The Spurs did not find a defensive replacement on the perimeter, however. While DeRozan joined the team as an offensive force, his game at the opposite end lacks, given how he played in Toronto. If the Silver and Black can improve this, then Green’s loss will not be felt as much. That’s even with multiple years of shooting below 40 percent.
Green still stretches the floor as a consistent three-point option, and the Spurs will miss that, with a team that finished near the bottom of the NBA from the outside. The Raptors will benefit from this, and the Spurs must look for answers elsewhere.
Time will tell how much San Antonio will show glaring signs of no Green, but there’s downside to his departure, for now. It was done to send Leonard out and receive an All-Star in return, so let’s see if it pays off.
Next: Kyle Anderson
Kyle Anderson became the only restricted free agent to depart from the San Antonio Spurs this summer, but it was on a lucrative four-year, $37.2 million to join the Memphis Grizzlies. It proved too much for the Spurs, who used their cash to re-sign Davis Bertans, Bryn Forbes and sign Dante Cunningham in free agency.
Anderson took over Kawhi Leonard‘s spot in the lineup and produced his best season of his four years, with 7.9 points, 5.4 rebounds, 2.7 assists and 1.6 steals on 52.7 percent shooting. On top of that, he kept up an excellent 101 Defensive Rating, the most accomplished part of his game.
San Antonio will miss Anderson’s defensive versatility, with the ability to guard forwards and even the center in certain situations. He’s not the most mobile player, but is agile enough to keep up with more athletic players of his size.
With the money given, however, Anderson will likely start for the Grizzlies in the 2018-19 season. On the Spurs, that would not be guaranteed, and a high price for a player that broke out, but is not highly regarded on the offensive end.
Instead, the Spurs brought back Rudy Gay and gave Cunningham a minimum deal. Will either player defend like Anderson? Probably not. Gay brings more to the offensive table, though, and Cunningham is a cheap, low-risk deal as a rotation replacement. So, there are downsides to this, but the team avoided paying someone that still has something to prove in the NBA.
Next: Kawhi Leonard
The Kawhi Leonard saga may have picked up near the end of the 2017-18 season, but it began in September 2017, when the San Antonio Spurs officially announced his quadriceps injury. This lasted into December; he played for one month, but subsequently shut down for the rest of the season to rehab and seemingly wait for a five-year, $221 million contract extension.
Well, that never happened. Leonard requested a trade in June and, one month later, went to the Toronto Raptors in the aforementioned multi-player deal.

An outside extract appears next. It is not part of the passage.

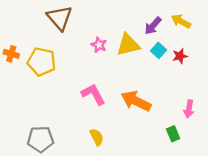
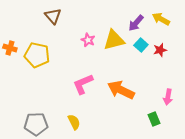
brown triangle: (60, 18) -> (53, 16), size x0.7
pink L-shape: (93, 94) -> (83, 84), turned -85
yellow semicircle: (97, 137) -> (74, 122), moved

Obviously, the Spurs were unable to fix their situation with Leonard, who wanted to go to Los Angeles. Clippers or Lakers, that must wait until a mid-season trade or 2019 free agency. So, the organization received what they could for him, in a problematic situation where they had to relinquish a superstar.
What team would not want to keep its top player? Leonard developed into one of the league’s best two-way players before the quad ailment that sidelined him for most of the past season. If he returned, the potential was there for a return to 60 wins.
Changes happen in the NBA; recently, it’s the superstars that are on the move and want to link up where they desire. Toronto was not it for Leonard, but it’s the place, for now, until he receives the chance to go to Southern California.
The Spurs were backed into a corner with their would-be face of the franchise, so it’s difficult to grade this decision. They received capable talent in return, though, if it means anything.
Five players left the Spurs, but the organization’s decisions on these players will resonate until the season starts. Which player did they make the right call on, whether it was in free agency or the trade?